Treatment: Right now, there’s no treatment for alopecia areata that’s sustainable or consistently works for everyone, Glashofer said. That might change in the next couple of years as researchers develop new pills and creams based on a class of compounds called JAK inhibitors that might be the first official medications specifically for alopecia areata. “It’s very exciting that that’s on the horizon,” he said. “We feel like we’re on the precipice of some real success.” These drugs were originally used for rheumatoid arthritis and, by coincidence, it was discovered that some patients who took it for that condition and who also had alopecia aerata grew their hair back. Clinical trials are underway to see how safe and effective this option is, the National Alopecia Areata Foundation says. For now, therapies include cortisone injections directly into the bald patches; topical cortisone; Minoxidil — known to many people under the brand name Rogaine; and anthralin cream.

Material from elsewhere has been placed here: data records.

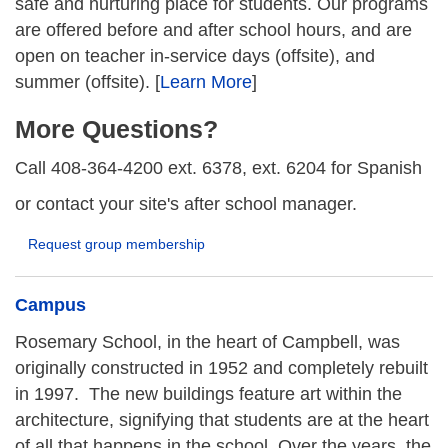
safe and nurturing place for students. Our programs
are offered before and after school hours, and are
open on teacher in-service days (offsite), and
summer (offsite). [
Learn More
]
More Questions?
Call 408-364-4200 ext. 6378, ext. 6204 for Spanish
or contact your site's after school manager.
Request group membership
Campus
Rosemary School, in the heart of Campbell, was
originally constructed in 1952 and completely rebuilt
in 1997. The new buildings feature art within the
architecture, signifying that students are at the heart
of all that happens in the school. Over the years, the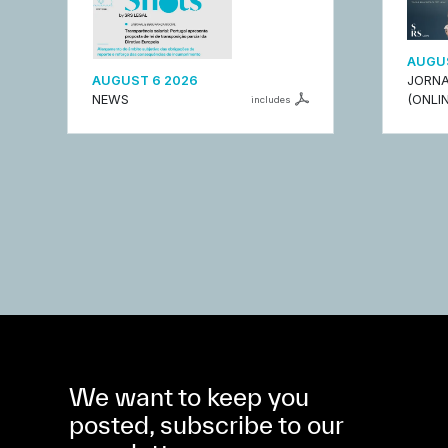
AUGUS
AUGUST 6 2026
JORNA
NEWS
(ONLIN
includes
We want to keep you
posted, subscribe to our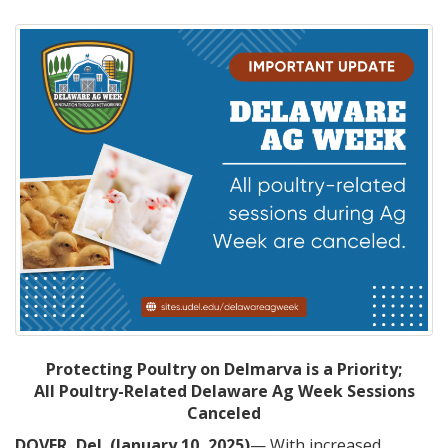
Protecting Poultry on Delmarva is a Priority;
All Poultry-Related Delaware Ag Week Sessions
Canceled
DOVER, Del. (January 10, 2025)
— With increased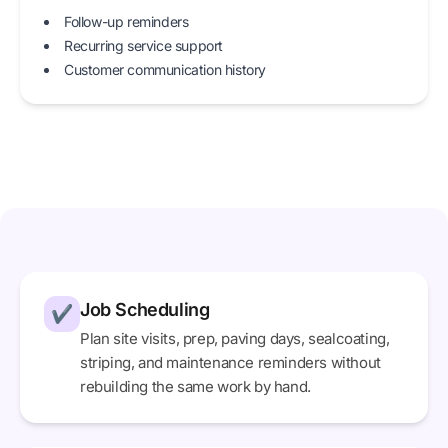
Follow-up reminders
Recurring service support
Customer communication history
Job Scheduling
✔
Plan site visits, prep, paving days, sealcoating,
striping, and maintenance reminders without
rebuilding the same work by hand.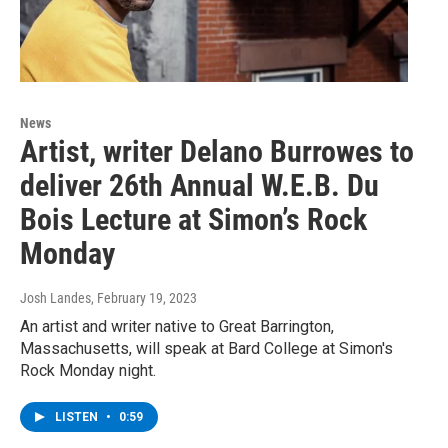
News
Artist, writer Delano Burrowes to
deliver 26th Annual W.E.B. Du
Bois Lecture at Simon’s Rock
Monday
Josh Landes
, February 19, 2023
An artist and writer native to Great Barrington,
Massachusetts, will speak at Bard College at Simon's
Rock Monday night.
LISTEN
•
0:59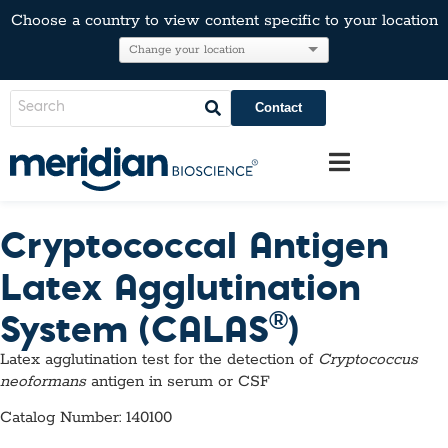
Choose a country to view content specific to your location
Contact
Cryptococcal Antigen
Latex Agglutination
®
System (CALAS
)
Latex agglutination test for the detection of
Cryptococcus
neoformans
antigen in serum or CSF
Catalog Number: 140100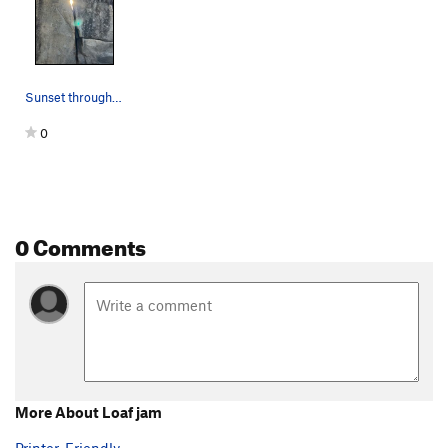
Sunset through the crack
0
0 Comments
More About Loaf jam
Printer-Friendly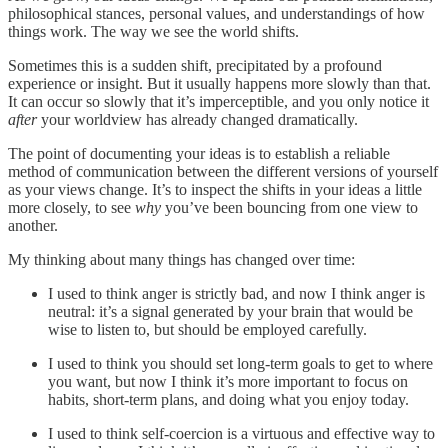
philosophical stances, personal values, and understandings of how
things work. The way we see the world shifts.
Sometimes this is a sudden shift, precipitated by a profound
experience or insight. But it usually happens more slowly than that.
It can occur so slowly that it’s imperceptible, and you only notice it
after
your worldview has already changed dramatically.
The point of documenting your ideas is to establish a reliable
method of communication between the different versions of yourself
as your views change. It’s to inspect the shifts in your ideas a little
more closely, to see
why
you’ve been bouncing from one view to
another.
My thinking about many things has changed over time:
I used to think anger is strictly bad, and now I think anger is
neutral: it’s a signal generated by your brain that would be
wise to listen to, but should be employed carefully.
I used to think you should set long-term goals to get to where
you want, but now I think it’s more important to focus on
habits, short-term plans, and doing what you enjoy today.
I used to think self-coercion is a virtuous and effective way to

A less-widely available option is topical immunotherapy: certain chemicals applied to the scalp can trigger an allergic rash, which alters the immune response, NAAF notes.

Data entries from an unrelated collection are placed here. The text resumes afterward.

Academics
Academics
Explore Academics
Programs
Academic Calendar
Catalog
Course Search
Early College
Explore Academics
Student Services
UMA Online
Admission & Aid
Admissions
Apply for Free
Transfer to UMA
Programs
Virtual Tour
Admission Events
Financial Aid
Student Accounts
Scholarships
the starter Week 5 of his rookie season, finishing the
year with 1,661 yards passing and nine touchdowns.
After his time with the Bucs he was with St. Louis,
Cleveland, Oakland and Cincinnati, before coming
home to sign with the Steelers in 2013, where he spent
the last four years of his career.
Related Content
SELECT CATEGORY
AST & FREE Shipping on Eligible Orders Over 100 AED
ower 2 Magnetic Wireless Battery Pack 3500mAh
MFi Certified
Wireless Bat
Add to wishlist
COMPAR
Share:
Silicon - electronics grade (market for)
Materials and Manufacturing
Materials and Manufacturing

About half of women over the age of 50 start to have some thinning of the hair to the point where the scalp begins to show through, Glashofer said. This is also called androgenetic alopecia or female pattern baldness. “It’s not discussed frequently because it’s a sensitive subject, so everybody thinks they’re in their own personal vacuum, their own agony, that they’re the only ones dealing with it,” he noted. “The reality of it is that a large number of women are dealing with this issue after a certain age.” It’s all about hormones: As women start to reach perimenopause and menopause, the balance of estrogen and testosterone starts to change. Extra testosterone around the hair follicle can lead to decreased thickness of the hair and increased shedding, Glashofer noted. A British journalist recently described how upsetting she found it to lose a third of her hair with age.

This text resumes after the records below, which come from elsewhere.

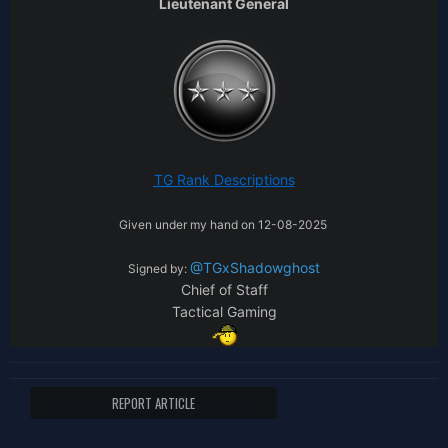
Lieutenant General
TG
Rank Descripti
ons
Given under my hand on 12-08-2025
@TGxShadowghost
Signed by:
Chief of Staff
Tactical Gaming
REPORT ARTICLE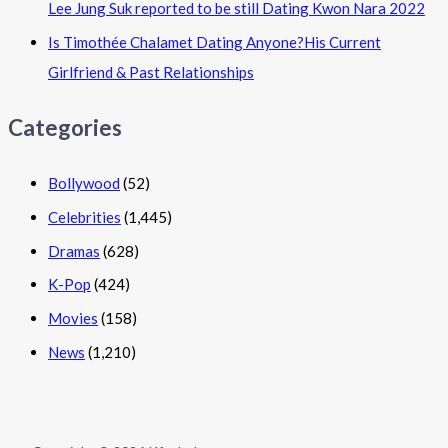
Lee Jung Suk reported to be still Dating Kwon Nara 2022
Is Timothée Chalamet Dating Anyone?His Current
Girlfriend & Past Relationships
Categories
Bollywood
(52)
Celebrities
(1,445)
Dramas
(628)
K-Pop
(424)
Movies
(158)
News
(1,210)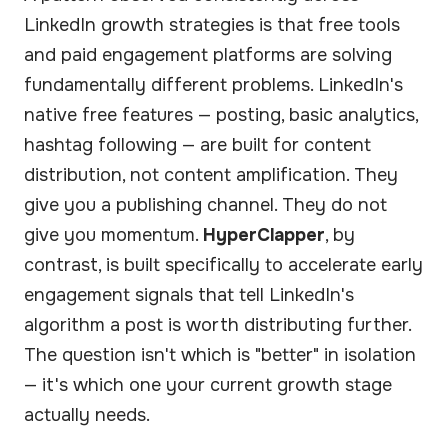
LinkedIn growth strategies is that free tools
and paid engagement platforms are solving
fundamentally different problems. LinkedIn's
native free features — posting, basic analytics,
hashtag following — are built for content
distribution, not content amplification. They
give you a publishing channel. They do not
give you momentum.
HyperClapper
, by
contrast, is built specifically to accelerate early
engagement signals that tell LinkedIn's
algorithm a post is worth distributing further.
The question isn't which is "better" in isolation
— it's which one your current growth stage
actually needs.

Treatment: Minoxidil. This over-the counter topical treatment can help maintain some of the hair you have and decrease the amount of shedding, Glashofer said. There’s inconclusive data about whether Propecia, a drug used to treat male pattern hair loss, can help women, he added. Female patients can try it, but it’s not a first-line therapy. A more recent option is PRP, or platelet-rich plasma. Doctors draw a small amount of blood and separate the platelets from other blood cells. “It’s been shown that the platelets, when injected back into the areas of thinning hair, can help maintain the amount of hair you have, so it can slow down the hair loss,” Glashofer noted.

Thinning hair can run in families. When women in their 20s and 30s see their hair thinning, genes could be to blame. Chances are their mothers and grandmothers experienced a similar problem. Kayla Itsines, a 26-year-old Australian fitness star, recently revealed she has genetically thin hair and wears a clip-in pony tail to add length and volume. Engle wears a topper — “faux hair” extensions that clip to the top of her head — which helps her take back control of the situation, she said. Treatment: Minoxidil may also help with hereditary-pattern baldness. Many women choose to wear clip-in hair. If you are a woman experiencing hair loss for any reason, don’t suffer in silence and don’t become a hermit, Glashofer advised. Talking to a therapist can help. “Life can be challenging in general, but especially when you’re dealing with a chronic condition that’s evident to the whole public,” he said. “Try to gain perspective and then try to share that perspective with other women.”